■ The problem:
A faithful, word-for-word copy of the records is required, and it must contain no pictures.

--- Study material Enclosed Below ---

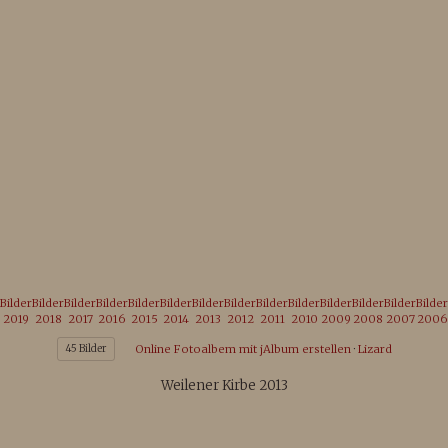
Weinmann Carmen
Weinmann Marius
2
Weinmann Samira
Weinmann Theresa
2
Weiss Elina
Wolfgang Strobel
45
4
Zepfenhan
Bilder
Bilder
Bilder
Bilder
Bilder
Bilder
Bilder
Bilder
Bilder
Bilder
Bilder
Bilder
Bilder
Bilder
2019
2018
2017
2016
2015
2014
2013
2012
2011
2010
2009
2008
2007
2006
45 Bilder
Online Fotoalbem mit jAlbum erstellen
·
Lizard
Weilener Kirbe 2013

--- End of Enclosed Study material ---

■ Written answer:
Weinmann Carmen
Weinmann Marius
2
Weinmann Samira
Weinmann Theresa
2
Weiss Elina
Wolfgang Strobel
45
4
Zepfenhan
Bilder
Bilder
Bilder
Bilder
Bilder
Bilder
Bilder
Bilder
Bilder
Bilder
Bilder
Bilder
Bilder
Bilder
2019
2018
2017
2016
2015
2014
2013
2012
2011
2010
2009
2008
2007
2006
45 Bilder
Online Fotoalbem mit jAlbum erstellen
·
Lizard
Weilener Kirbe 2013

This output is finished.